After dinner, the waiter set down a tray of coffee on a low table by the fireplace and left the room, closing the door noiselessly behind him. David sat on a small sofa and patted the cushion next to him. “Let us enjoy ourselves for a moment, shall we?”

I did not need such an invitation. As he spoke, I was already plumping myself down like a schoolgirl. My head felt light; my spirits were high. “Enjoy ourselves?” I repeated coquettishly. I felt as if I were acting in one of the scenes where I had to tempt Charles de Montfort with Eloise’s feminine charm. I saw other girls flirt all the time, but I was not sure if David would consider it unbecoming.

It seemed not. He grinned charmingly. His hand went to his jacket pocket and he drew out an embossed box, unmistakably a jeweller’s box. “But first, my dear,” he said, “I implore you to accept this as a token of my regard.”

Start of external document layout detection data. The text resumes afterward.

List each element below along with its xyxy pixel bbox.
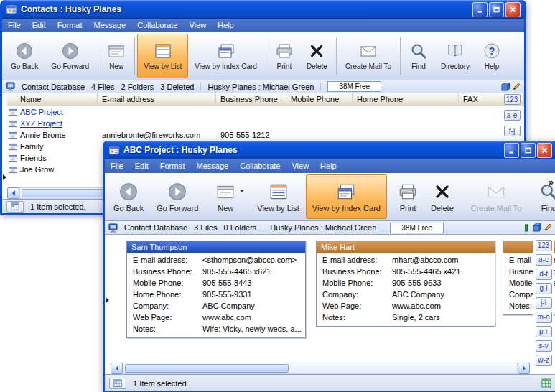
- menu-item-file[interactable]: File: [105, 159, 129, 173]
- toolbar-label: Delete: [431, 204, 454, 213]
- column-header-email[interactable]: E-mail address: [98, 93, 216, 106]
- alpha-button[interactable]: a-e: [504, 110, 521, 121]
- status-text: 1 Item selected.: [30, 202, 86, 211]
- info-owner: Husky Planes : Michael Green: [270, 223, 376, 232]
- grid-green-icon: [541, 378, 551, 388]
- splitter-arrow[interactable]: [106, 297, 109, 303]
- caption-buttons: [472, 2, 521, 17]
- menu-item-edit[interactable]: Edit: [27, 19, 52, 32]
- menu-item-view[interactable]: View: [286, 159, 314, 173]
- info-bar: Contact Database 3 Files 0 Folders Husky…: [105, 221, 555, 235]
- delete-button[interactable]: Delete: [424, 174, 460, 219]
- alpha-button[interactable]: w-z: [536, 355, 552, 366]
- print-button[interactable]: Print: [391, 174, 424, 219]
- column-header-home-phone[interactable]: Home Phone: [353, 93, 459, 106]
- alpha-button[interactable]: p-r: [536, 326, 552, 337]
- view-by-list-button[interactable]: View by List: [251, 174, 306, 219]
- title-bar[interactable]: Contacts : Husky Planes: [2, 0, 524, 19]
- menu-item-format[interactable]: Format: [154, 159, 191, 173]
- card-header[interactable]: Mike Hart: [317, 241, 495, 253]
- grid-icon: [11, 202, 19, 211]
- view-by-index-card-button[interactable]: View by Index Card: [306, 174, 387, 219]
- print-button[interactable]: Print: [269, 34, 300, 78]
- create-mail-to-button[interactable]: Create Mail To: [339, 34, 398, 78]
- info-deleted: 3 Deleted: [160, 83, 194, 91]
- alpha-button[interactable]: m-o: [536, 312, 552, 323]
- menu-item-help[interactable]: Help: [212, 19, 240, 32]
- field-label: Mobile Phone:: [317, 277, 392, 289]
- list-item[interactable]: ABC Project: [7, 106, 524, 118]
- field-label: Web Page:: [127, 312, 202, 323]
- new-icon: [107, 42, 126, 60]
- scrollbar-track[interactable]: [123, 363, 518, 374]
- go-back-button[interactable]: Go Back: [4, 34, 45, 78]
- menu-item-edit[interactable]: Edit: [129, 159, 154, 173]
- view-grid-button[interactable]: [6, 201, 24, 213]
- alpha-button[interactable]: d-f: [536, 269, 552, 280]
- column-header-name[interactable]: Name: [7, 93, 98, 106]
- new-button[interactable]: New: [209, 174, 246, 219]
- close-button[interactable]: [505, 2, 521, 17]
- row-name[interactable]: XYZ Project: [20, 118, 62, 129]
- maximize-button[interactable]: [521, 143, 536, 158]
- alpha-button[interactable]: f-j: [504, 126, 521, 136]
- help-icon: [482, 42, 501, 60]
- help-button[interactable]: Help: [476, 34, 508, 78]
- delete-icon: [307, 42, 326, 60]
- menu-item-collaborate[interactable]: Collaborate: [131, 19, 183, 32]
- alpha-button[interactable]: 123: [536, 240, 552, 251]
- alpha-button[interactable]: 123: [504, 94, 521, 105]
- alpha-button[interactable]: g-i: [536, 283, 552, 294]
- view-by-index-card-button[interactable]: View by Index Card: [188, 34, 263, 78]
- alpha-button[interactable]: s-v: [536, 340, 552, 352]
- close-button[interactable]: [537, 143, 552, 158]
- contact-card-mike-hart[interactable]: Mike Hart E-mail address:mhart@abcco.com…: [316, 241, 495, 327]
- alpha-button[interactable]: j-l: [536, 297, 552, 309]
- menu-item-message[interactable]: Message: [191, 159, 235, 173]
- row-name: Friends: [20, 152, 47, 164]
- find-button[interactable]: Find: [403, 34, 434, 78]
- create-mail-to-button[interactable]: Create Mail To: [465, 174, 528, 219]
- scroll-right-button[interactable]: [518, 363, 530, 374]
- menu-item-format[interactable]: Format: [52, 19, 88, 32]
- minimize-button[interactable]: [504, 143, 519, 158]
- column-header-business-phone[interactable]: Business Phone: [216, 93, 286, 106]
- minimize-button[interactable]: [472, 2, 488, 17]
- new-button[interactable]: New: [101, 34, 132, 78]
- card-header[interactable]: Sam Thompson: [127, 241, 305, 253]
- field-label: Mobile Phone:: [127, 277, 202, 289]
- menu-item-collaborate[interactable]: Collaborate: [234, 159, 286, 173]
- go-forward-button[interactable]: Go Forward: [45, 34, 95, 78]
- view-by-list-button[interactable]: View by List: [137, 34, 188, 78]
- menu-item-view[interactable]: View: [183, 19, 212, 32]
- alpha-button[interactable]: a-c: [536, 254, 552, 266]
- splitter-arrow[interactable]: [3, 174, 6, 180]
- go-back-button[interactable]: Go Back: [107, 174, 150, 219]
- horizontal-scrollbar[interactable]: [111, 363, 530, 374]
- list-item[interactable]: XYZ Project: [7, 118, 524, 129]
- menu-item-message[interactable]: Message: [88, 19, 132, 32]
- go-forward-button[interactable]: Go Forward: [150, 174, 205, 219]
- list-item[interactable]: Annie Bronte anniebronte@fireworks.com 9…: [7, 129, 524, 141]
- menu-item-help[interactable]: Help: [314, 159, 342, 173]
- title-bar[interactable]: ABC Project : Husky Planes: [105, 141, 555, 159]
- column-header-mobile-phone[interactable]: Mobile Phone: [286, 93, 353, 106]
- contact-card-sam-thompson[interactable]: Sam Thompson E-mail address:<sthompson@a…: [126, 241, 306, 338]
- scrollbar-thumb[interactable]: [125, 364, 289, 373]
- scroll-left-button[interactable]: [111, 363, 123, 374]
- directory-button[interactable]: Directory: [434, 34, 476, 78]
- field-label: Notes:: [127, 323, 202, 335]
- row-name[interactable]: ABC Project: [20, 106, 63, 118]
- view-grid-button[interactable]: [109, 378, 126, 389]
- toolbar-label: New: [218, 204, 233, 213]
- menu-item-file[interactable]: File: [2, 19, 27, 32]
- arrow-right-icon: [523, 365, 526, 371]
- toolbar-overflow-chevron[interactable]: »: [549, 177, 554, 187]
- new-dropdown-arrow[interactable]: [240, 190, 244, 192]
- maximize-button[interactable]: [489, 2, 504, 17]
- field-label: Notes:: [317, 312, 392, 323]
- info-files: 3 Files: [194, 223, 217, 232]
- delete-button[interactable]: Delete: [300, 34, 334, 78]
- scroll-left-button[interactable]: [7, 187, 19, 199]
- toolbar-label: Create Mail To: [345, 62, 391, 70]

My ears buzzed with wild thoughts: It will not be a ring. It cannot not be a ring. If it is a ring, what will I say? Breathless, I opened the box.

It was not a ring. It was a slim gold bracelet studded with green stones. When I looked at David his grin had become a half-doubtful smile, and in his eyes was the message, “please like my gift; I can’t bear it if you reject me!”

“Oh, David, it’s beautiful! I absolutely adore it. Thank you so much!” I took it from the box and held it up. In the artificial light, it glowed like fire. “Are these emeralds?”

His face clouded, though at the time I did not realize it was because of my lack of taste. “Of course,” he said gently. “Nothing but the most beautiful jewels for the most beautiful lady. Consider it your Christmas present, a little early.” He took it from my hand. “Here, let me put it on for you.”

When he had done so, I held my wrist up, watching the green stones twinkle in the light. “I’ve never had such a glorious thing before, you know… I am so lucky, I can’t—”

But I did not say the remainder of my sentence, because David’s hands were suddenly drawing my face towards his and his lips descended on mine. It was a longer, more insistent kiss than the ones he had given me outside the Ritz. I did not know how to respond. No one had ever kissed me like this before. Boys in Haverth plonked their mouths in roughly the right place and fumbled drunkenly with blouse buttons and petticoats, but girls just pushed them away and laughed. No one had ever spoken to me with interested courtesy, complimented me and spent money on me. No one had ever been as worldly, rich and good-looking as David either. And no one had ever placed his lips – soft, searching, electrifying – so tenderly on mine.

I felt my body stiffen, but as he put his hands on the tops of my legs, and began to caress them gently, my muscles softened and we leaned against each other, chest to chest, lips to lips, absorbed in a world of sensation. The feeling was like electricity passing through me. My heart responded to the current that crackled around it, increasing its rate and changing its rhythm. I had never listened to my heart before, or felt its movements so keenly. But David’s kiss made all the fibres and vessels and cells in my body suddenly more sensitive. Every bit of me leapt towards him, eager for more of the electric spark.

We went on kissing. I put my hands inside his jacket and held him tightly around his waist. He was a slim man, tall, though not very muscular. Under his shirt his flesh felt soft, yet not soft like my own flesh. I had never considered before what it was that made men so different from women, apart from the obvious things. But his flat, tubular body seemed the very height of masculinity. Touching him, I was aware that his hands – again, hands with fingers and thumbs like mine, yet not like mine – were touching me and giving him the same sensations as I was feeling. It was mutual attraction, and mutual desire. David and I were in love.